__WORK REQUEST__. Below is a listing. Quote from it, exactly, the lines from the one containing "exist, but these" down to the one containing "libraries cannot tell", both ends included, and nothing else.

__AVAILABLE DATA__.
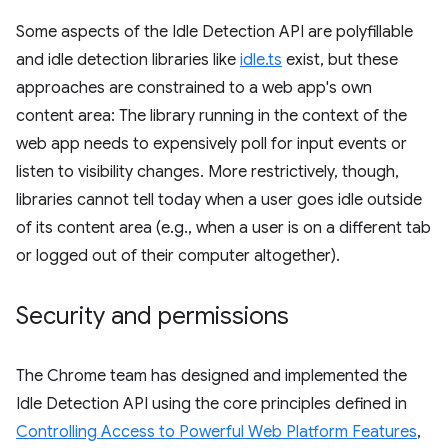
Some aspects of the Idle Detection API are polyfillable
and idle detection libraries like
idle.ts
exist, but these
approaches are constrained to a web app's own
content area: The library running in the context of the
web app needs to expensively poll for input events or
listen to visibility changes. More restrictively, though,
libraries cannot tell today when a user goes idle outside
of its content area (e.g., when a user is on a different tab
or logged out of their computer altogether).
Security and permissions
The Chrome team has designed and implemented the
Idle Detection API using the core principles defined in
Controlling Access to Powerful Web Platform Features
,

__WRITTEN RESPONSE__.
exist, but these
approaches are constrained to a web app's own
content area: The library running in the context of the
web app needs to expensively poll for input events or
listen to visibility changes. More restrictively, though,
libraries cannot tell today when a user goes idle outside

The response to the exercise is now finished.